Transforming Text to Speech with Indic Parler-TTS Cognitive Actions

24 Apr 2025
Transforming Text to Speech with Indic Parler-TTS Cognitive Actions

In the evolving landscape of application development, integrating advanced text-to-speech capabilities can significantly enhance user experience. The Indic Parler-TTS Cognitive Actions offer developers an easy way to convert text into high-quality speech in 21 languages, including 20 Indic languages and English. By leveraging a pretrained model, these actions ensure accurate and nuanced speech synthesis, making it an excellent choice for multilingual applications.

Prerequisites

Before getting started, ensure you have the following:

  • An API key for the Indic Parler-TTS Cognitive Actions platform.
  • Basic knowledge of JSON structure and Python for testing the integration.
  • Familiarity with making API calls in Python.

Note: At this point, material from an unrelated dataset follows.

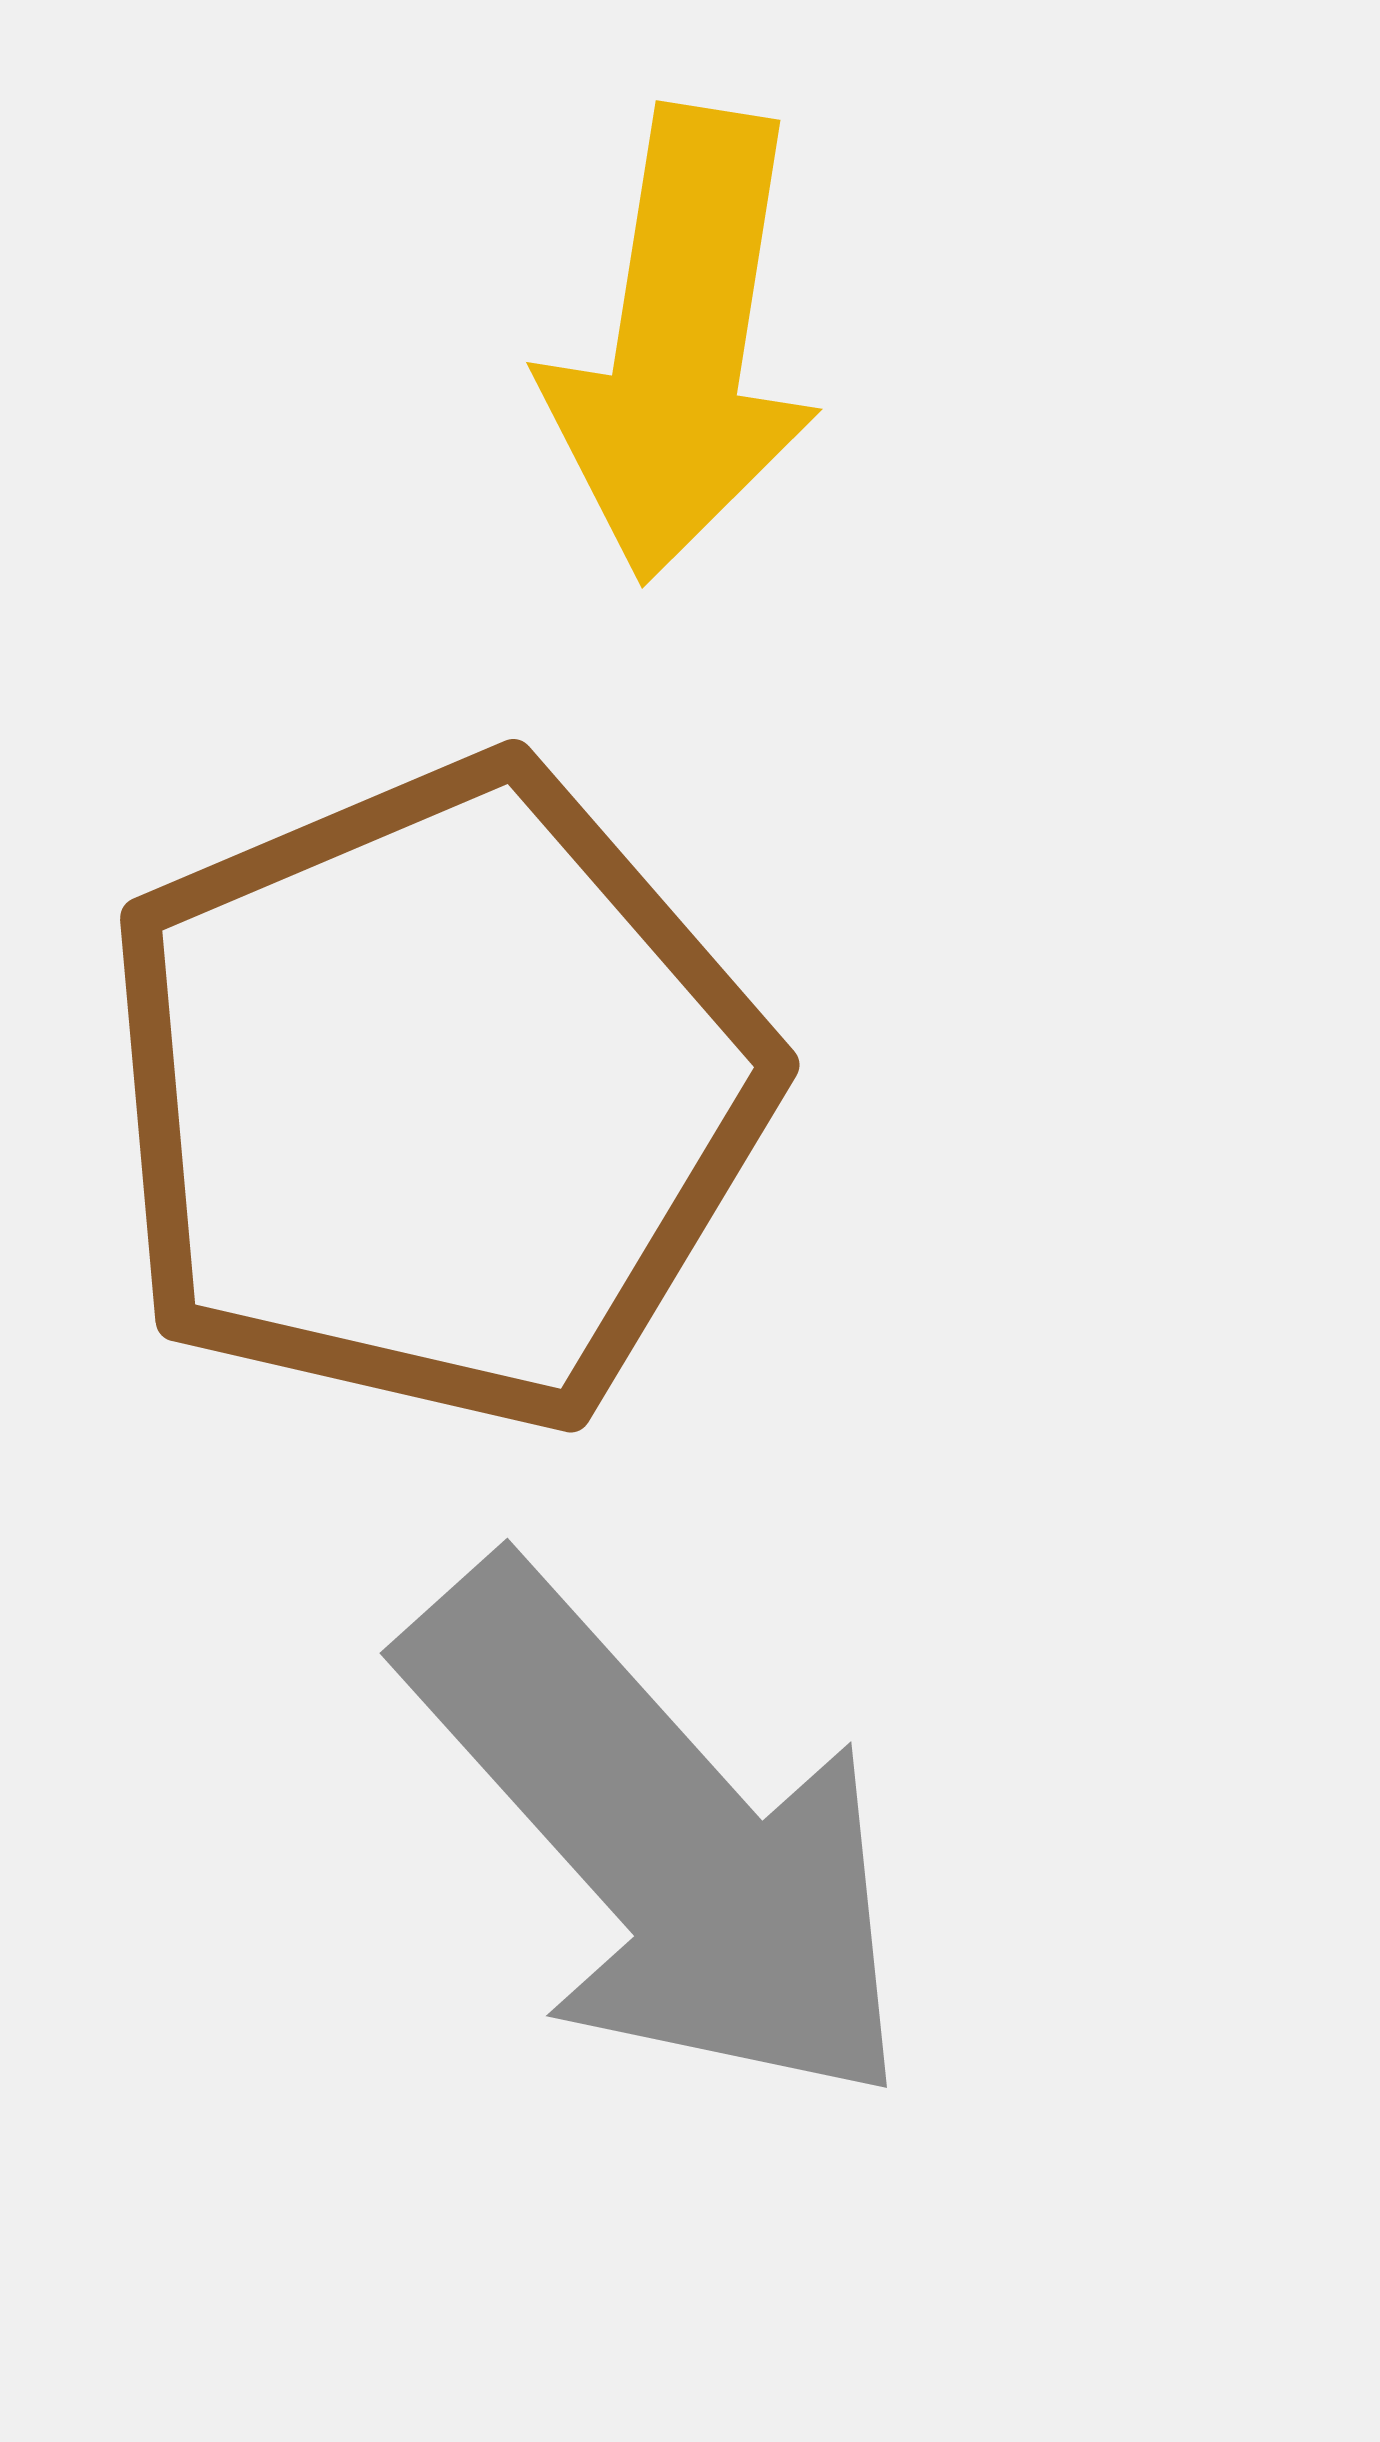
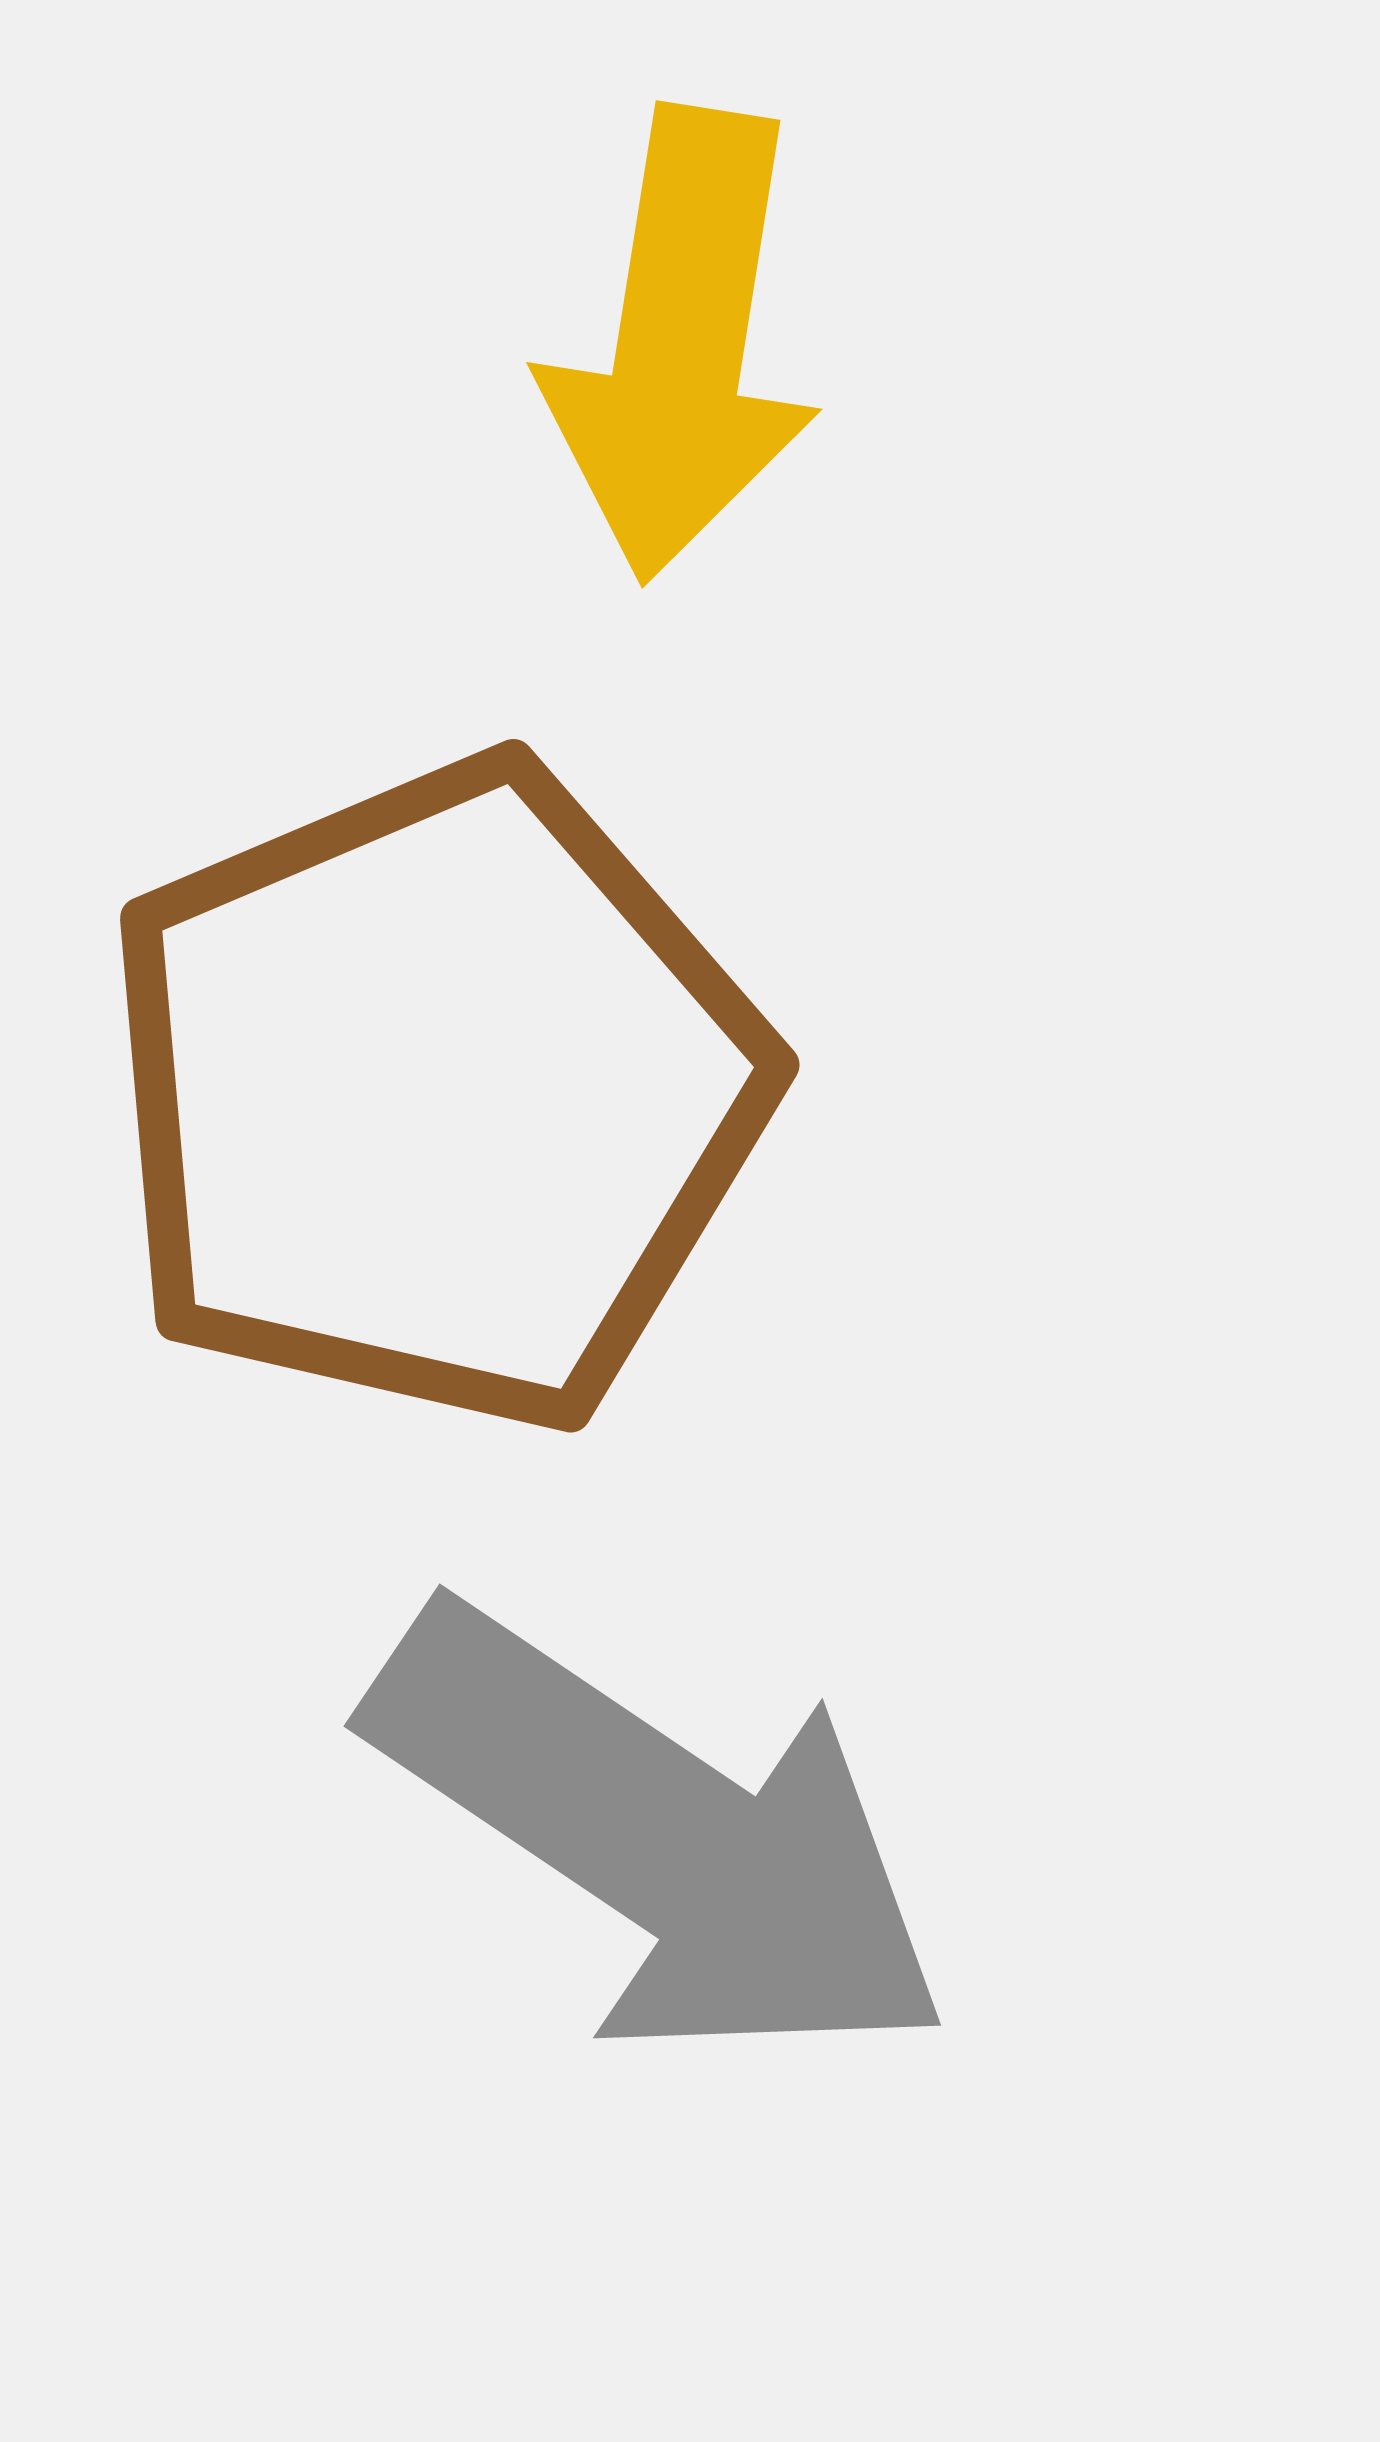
gray arrow: rotated 14 degrees counterclockwise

Authentication typically involves passing your API key in the headers of your requests, allowing you to securely access the Cognitive Actions.

Cognitive Actions Overview

Convert Text to Indic Speech

The Convert Text to Indic Speech action is designed to transform text content into speech using a pretrained model. This action is particularly useful for applications needing to read content aloud in various languages, aiding accessibility and enhancing user engagement.

Input

The input for this action requires two main properties:

  • textPrompt: A string representing the text content that will be converted to speech.
  • voiceDescription: A string that provides a detailed description of the desired voice characteristics such as accent, pitch, tone, and pace.

Example Input:

{
  "textPrompt": "This is the best time of my life, Bartley,' she said happily",
  "voiceDescription": "A male speaker with a low-pitched voice speaks with a British accent at a fast pace in a small, confined space with very clear audio and an animated tone."
}

Output

Upon successful execution, the action returns a URL pointing to the generated audio file, which can be used to play or download the speech output.

Example Output:

https://assets.cognitiveactions.com/invocations/fb97b8a4-6a2e-45b0-9263-94246516cb72/f5ad1408-2722-4eb3-8049-32ea28917673.wav

Conceptual Usage Example (Python)

Here’s a conceptual example of how you might use the Convert Text to Indic Speech action in a Python application:

import requests
import json

# Replace with your Cognitive Actions API key and endpoint
COGNITIVE_ACTIONS_API_KEY = "YOUR_COGNITIVE_ACTIONS_API_KEY"
COGNITIVE_ACTIONS_EXECUTE_URL = "https://api.cognitiveactions.com/actions/execute"  # Hypothetical endpoint

action_id = "84b39603-2c59-42dd-97f4-7d43e86001d5"  # Action ID for Convert Text to Indic Speech

# Construct the input payload based on the action's requirements
payload = {
    "textPrompt": "This is the best time of my life, Bartley,' she said happily",
    "voiceDescription": "A male speaker with a low-pitched voice speaks with a British accent at a fast pace in a small, confined space with very clear audio and an animated tone."
}

headers = {
    "Authorization": f"Bearer {COGNITIVE_ACTIONS_API_KEY}",
    "Content-Type": "application/json"
}

try:
    response = requests.post(
        COGNITIVE_ACTIONS_EXECUTE_URL,
        headers=headers,
        json={"action_id": action_id, "inputs": payload}  # Hypothetical structure
    )
    response.raise_for_status()  # Raise an exception for bad status codes (4xx or 5xx)

    result = response.json()
    print("Action executed successfully:")
    print(json.dumps(result, indent=2))

except requests.exceptions.RequestException as e:
    print(f"Error executing action {action_id}: {e}")
    if e.response is not None:
        print(f"Response status: {e.response.status_code}")
        try:
            print(f"Response body: {e.response.json()}")
        except json.JSONDecodeError:
            print(f"Response body: {e.response.text}")

In this example, the developer sets up the API call by defining the action ID and constructing the input payload according to the action's specifications. The response is then handled to either output the resulting audio URL or manage any potential errors.

Conclusion

Integrating the Indic Parler-TTS Cognitive Actions into your applications allows you to effortlessly add text-to-speech functionality, enhancing accessibility and user engagement. With support for multiple languages and customizable voice characteristics, these actions provide a powerful tool for developers.

Consider exploring additional use cases, such as creating educational applications, enhancing voice assistants, or developing multimedia content that requires audio narration. By leveraging these capabilities, you can create richer, more interactive experiences for your users.